__Required work__. Look for "Business & Economic Activity" in the entries below. Then write out exactly the line that holds it and every line after it, to the last, and nothing else.

__Supplied material__.
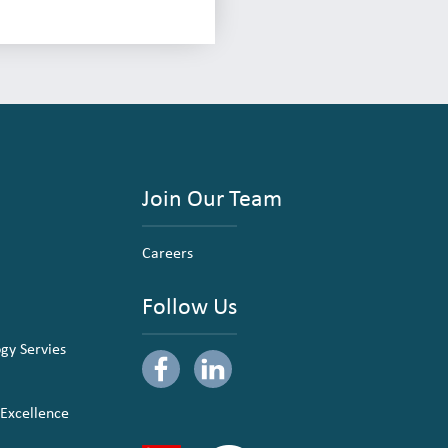
Join Our Team
Careers
Follow Us
ogy Servies
 Excellence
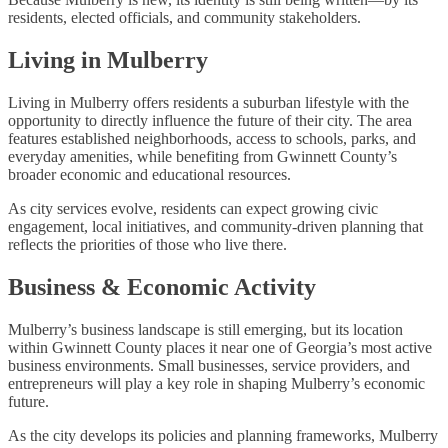
residents, elected officials, and community stakeholders.
Living in Mulberry
Living in Mulberry offers residents a suburban lifestyle with the
opportunity to directly influence the future of their city. The area
features established neighborhoods, access to schools, parks, and
everyday amenities, while benefiting from Gwinnett County’s
broader economic and educational resources.
As city services evolve, residents can expect growing civic
engagement, local initiatives, and community-driven planning that
reflects the priorities of those who live there.
Business & Economic Activity
Mulberry’s business landscape is still emerging, but its location
within Gwinnett County places it near one of Georgia’s most active
business environments. Small businesses, service providers, and
entrepreneurs will play a key role in shaping Mulberry’s economic
future.
As the city develops its policies and planning frameworks, Mulberry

__Reply to the exercise__.
Business & Economic Activity
Mulberry’s business landscape is still emerging, but its location
within Gwinnett County places it near one of Georgia’s most active
business environments. Small businesses, service providers, and
entrepreneurs will play a key role in shaping Mulberry’s economic
future.
As the city develops its policies and planning frameworks, Mulberry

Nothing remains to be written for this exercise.